Project:Analytics/WCD

From Librarybase

Introduction

Wikipedia Citations Database is an effort supported by Internet Archive to build a comprehensive, historical database of each citation to appear on Wikipedia.

While methodologies of similar projects have focused on extracting standardized identifiers or easy-to-extract references, this project instead seeks to build a complete database, based on analyzing the structure.

Generations

  • WCD Generation 1: Wikibase instance on Wikibase Cloud. Importing data was painfully slow, and it was decided Wikibase was not a good format for the data we were trying to store. The dataset produced is lost and was not very interesting or useful.
  • WCD Generation 2: IARI; Postgres-based, but was extremely difficult to work with. Parts of it are used to support the Internet Archive Reference Explorer.
  • WCD Generation 3: The latest attempt, using wiki-references-extractor and wiki-references-db (WRDB).
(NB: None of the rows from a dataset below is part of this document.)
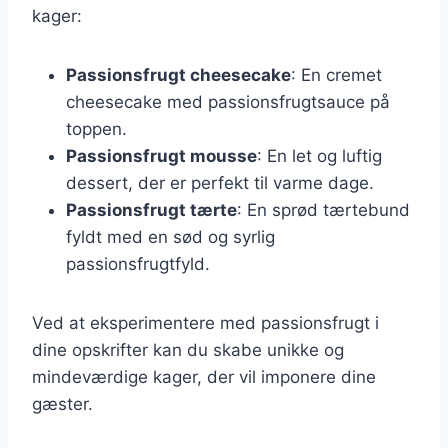
kager:
Passionsfrugt cheesecake
: En cremet
cheesecake med passionsfrugtsauce på
toppen.
Passionsfrugt mousse
: En let og luftig
dessert, der er perfekt til varme dage.
Passionsfrugt tærte
: En sprød tærtebund
fyldt med en sød og syrlig
passionsfrugtfyld.
Ved at eksperimentere med passionsfrugt i
dine opskrifter kan du skabe unikke og
mindeværdige kager, der vil imponere dine
gæster.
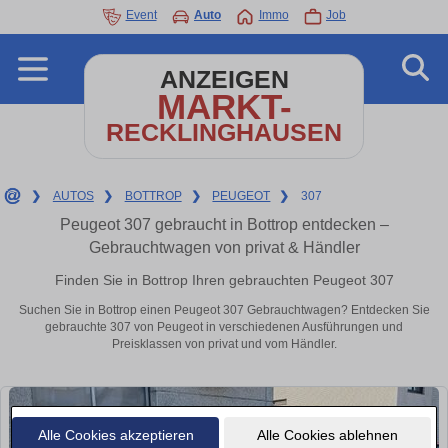
Event
Auto
Immo
Job
ANZEIGEN
MARKT-
RECKLINGHAUSEN
❯
AUTOS
❯
BOTTROP
❯
PEUGEOT
❯
307
Peugeot 307 gebraucht in Bottrop entdecken –
Gebrauchtwagen von privat & Händler
Finden Sie in Bottrop Ihren gebrauchten Peugeot 307
Suchen Sie in Bottrop einen Peugeot 307 Gebrauchtwagen? Entdecken Sie
gebrauchte 307 von Peugeot in verschiedenen Ausführungen und
Preisklassen von privat und vom Händler.
Alle Cookies akzeptieren
Alle Cookies ablehnen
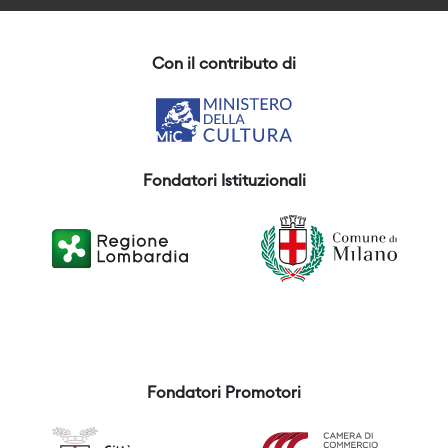
Con il contributo di
Fondatori Istituzionali
Fondatori Promotori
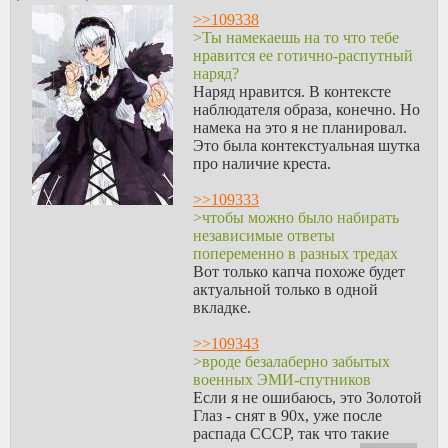
>>109338
>Ты намекаешь на то что тебе
нравится ее готично-распутный
наряд?
Наряд нравится. В контексте
наблюдателя образа, конечно. Но
намека на это я не планировал.
Это была контекстуальная шутка
про наличие креста.
>>109333
>чтобы можно было набирать
независимые ответы
попеременно в разных тредах
Вот только капча похоже будет
актуальной только в одной
вкладке.
>>109343
>вроде безалаберно забытых
военных ЭМИ-спутников
Если я не ошибаюсь, это Золотой
Глаз - снят в 90х, уже после
распада СССР, так что такие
WRDB is a core component of the broader WCD project.
    • Version 1: https://wikipediacitations.scatter.red
      • Partial build of English Wikipedia
      • Has issues dealing with broken wikitext
    • Version 2:
      • Rather than build an entire database upfront, have it be possible to analyze a page URL at a point in time. This will allow us to prove the extraction mechanisms are working without resorting to building an entire database first
      • Be able to tell what part of the article a reference is from (in-line vs. endnote, etc.)
      • JSON representation of template parameters so you don't have to parse them out of the template
      • Use LLM to parse the article in general. Maybe have an option to select between classical parsing and LLM-based extraction.
        • Use basic mwparserfromhell extraction as first step. If a user comes across an entry and it looks broken, offer option to re-generate report with AI. User can then accept alternative.
      • In data model, associate references with revision id; then, associate revision IDs with timestamps in another table

2025-10-16 WRDB migration

WRDB is the Postgres database of citation strings at the core of the WCD effort.
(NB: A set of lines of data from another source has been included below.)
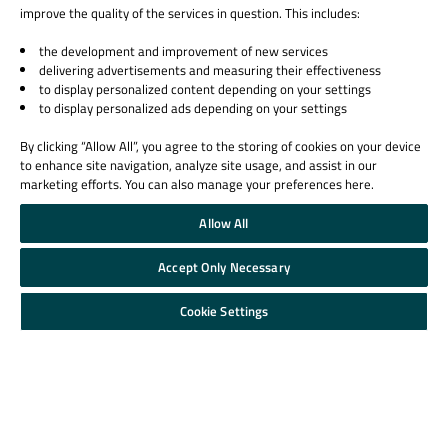
improve the quality of the services in question. This includes:
学習リソース
サポート＆サービス
the development and improvement of new services
delivering advertisements and measuring their effectiveness
Qt Academy
サポート
to display personalized content depending on your settings
教育機関向け
パートナー
to display personalized ads depending on your settings
Qt ドキュメンテーション
By clicking “Allow All”, you agree to the storing of cookies on your device
Qt Forum
to enhance site navigation, analyze site usage, and assist in our
marketing efforts. You can also manage your preferences here.
Allow All
Accept Only Necessary
© 2026 The Qt Company
Legal Notice
Cookie Settings
Privacy and Cookie Policy
Terms & Conditions
Trust Center
Cookie Settings
Email Preferences
Qt Group includes The Qt Company Oy and its global subsidiaries and affiliates.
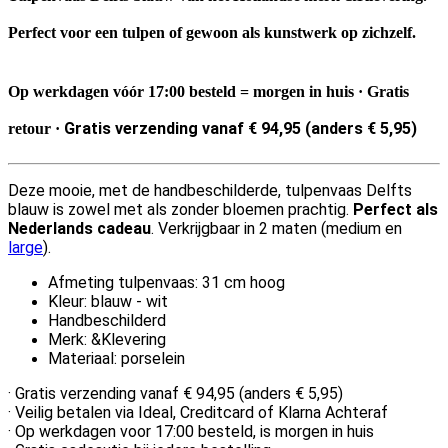
Perfect voor een tulpen of gewoon als kunstwerk op zichzelf.
Op werkdagen vóór 17:00 besteld = morgen in huis · Gratis
Gratis verzending vanaf € 94,95 (anders € 5,95)
retour ·
Deze mooie, met de handbeschilderde, tulpenvaas Delfts
blauw is z
owel met als zonder bloemen prachtig
.
Perfect als
Nederlands cadeau
.
Verkrijgbaar in 2 maten (medium en
large
).
Afmeting tulpenvaas: 31 cm hoog
Kleur: blauw - wit
Handbeschilderd
Merk: &Klevering
Materiaal: porselein
·
Gratis verzending vanaf € 94,95 (anders € 5,95)
·
Veilig betalen via Ideal, Creditcard of Klarna Achteraf
· Op werkdagen voor 17:00 besteld, is morgen in huis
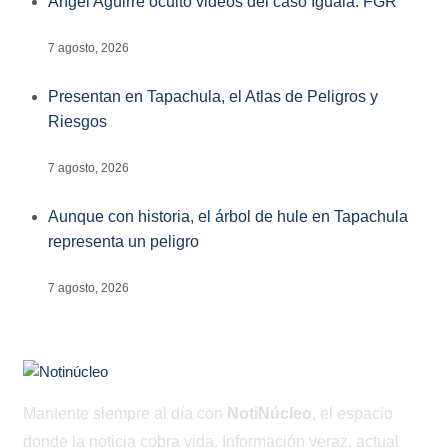
Ángel Aguirre ocultó videos del caso Iguala: FGR
7 agosto, 2026
Presentan en Tapachula, el Atlas de Peligros y
Riesgos
7 agosto, 2026
Aunque con historia, el árbol de hule en Tapachula
representa un peligro
7 agosto, 2026
Mantente siempre al día con
NotiNúcleo
, el espacio
donde la noticia cobra vida. Información veraz, actual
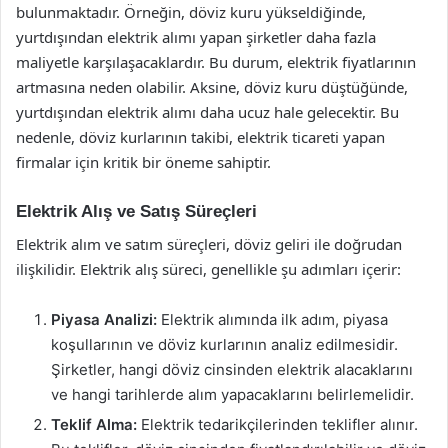
bulunmaktadır. Örneğin, döviz kuru yükseldiğinde,
yurtdışından elektrik alımı yapan şirketler daha fazla
maliyetle karşılaşacaklardır. Bu durum, elektrik fiyatlarının
artmasına neden olabilir. Aksine, döviz kuru düştüğünde,
yurtdışından elektrik alımı daha ucuz hale gelecektir. Bu
nedenle, döviz kurlarının takibi, elektrik ticareti yapan
firmalar için kritik bir öneme sahiptir.
Elektrik Alış ve Satış Süreçleri
Elektrik alım ve satım süreçleri, döviz geliri ile doğrudan
ilişkilidir. Elektrik alış süreci, genellikle şu adımları içerir:
Piyasa Analizi:
Elektrik alımında ilk adım, piyasa
koşullarının ve döviz kurlarının analiz edilmesidir.
Şirketler, hangi döviz cinsinden elektrik alacaklarını
ve hangi tarihlerde alım yapacaklarını belirlemelidir.
Teklif Alma:
Elektrik tedarikçilerinden teklifler alınır.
Migration away from station1001 is underway. This started sooner but I am documenting my progress as of today.

Successfully transferred between station1001 and the new VM, wrdb-gen3v1, and just now, verified via md5sum.
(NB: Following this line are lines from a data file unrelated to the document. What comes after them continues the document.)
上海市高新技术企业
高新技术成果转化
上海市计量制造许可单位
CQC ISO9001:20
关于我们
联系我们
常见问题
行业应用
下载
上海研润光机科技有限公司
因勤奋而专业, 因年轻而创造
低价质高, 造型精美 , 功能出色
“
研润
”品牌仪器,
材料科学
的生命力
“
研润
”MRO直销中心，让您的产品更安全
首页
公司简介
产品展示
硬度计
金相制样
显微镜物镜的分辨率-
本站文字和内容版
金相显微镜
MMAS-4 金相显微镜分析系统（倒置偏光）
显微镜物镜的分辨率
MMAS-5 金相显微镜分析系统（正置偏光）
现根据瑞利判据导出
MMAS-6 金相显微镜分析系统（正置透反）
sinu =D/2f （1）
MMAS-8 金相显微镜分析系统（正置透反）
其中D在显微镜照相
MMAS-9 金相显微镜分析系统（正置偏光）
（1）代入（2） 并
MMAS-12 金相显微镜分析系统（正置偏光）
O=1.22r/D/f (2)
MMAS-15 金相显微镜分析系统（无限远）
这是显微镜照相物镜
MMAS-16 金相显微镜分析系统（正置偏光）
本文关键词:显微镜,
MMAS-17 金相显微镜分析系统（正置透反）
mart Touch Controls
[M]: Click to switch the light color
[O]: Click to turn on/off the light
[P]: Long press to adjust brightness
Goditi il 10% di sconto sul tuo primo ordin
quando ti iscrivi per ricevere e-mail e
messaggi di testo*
jh@wrdb-gen3v1:/bulk/downloads$ md5sum 2024-10-wrdb.sql.gz
1819ec7f76887e854903550ce1d30ac6  2024-10-wrdb.sql.gz
jh@station1001:/opt/librarybase/wikibase$ md5sum ~/2024-10-wrdb.sql.gz
1819ec7f76887e854903550ce1d30ac6  /home/jh/2024-10-wrdb.sql.gz

Downloading the English Wikipedia dump to my home workstation is going painfully slowly. I do not know why the download is only ~1.5MB/s. If I want to do a rebuild, my Plan B may be to instead set up a wrdb-gen3v2 on station1001 (rebuilt with Proxmox) and dedicate it to the rebuild. If I have a pre-process step that turns the dumps into a neat bundle of diffs, it should not require as much RAM to process (since I will no longer have to deal with XML in memory). I still want to do the WRDB rebuild on my workstation, but pre-processing on station1001 may give me a smaller file I can download. Once the pre-process is done I should have enough resources for a secondary copy of WDQS.

In the meantime, now that I have a database dump of WRDB on the wrdb-gen3v1 virtual machine, the next steps are:

  1. Re-import into Postgres
  2. Re-start web service
  3. Change proxy to point to new web service
  4. Create process for on-demand update:
    1. User requests data for a certain article. There is a notice saying to check back later if the data is not up to date.
    2. Article is added to the update queue
    3. Process works through the update queue, getting all revisions since the most recent one in the database
    4. Each revision has references extracted and the database is updated
    5. To prevent excessive updates, if an article is already in the queue, it can't be re-added to the queue. And if an article was refreshed in the last hour, it is sent to the back of the queue.
    6. Eventually add a low-priority queue that cycles through English Wikipedia in alphabetical order so that there is always passive updating.

On-demand updates for particular articles should tide me over until I have the opportunity to do a full rebuild.

Note: I can't take down the current instance on station1001 until the new one is set up. Once the new one is set up, that's the final service before I can begin setting up Proxmox on station1001.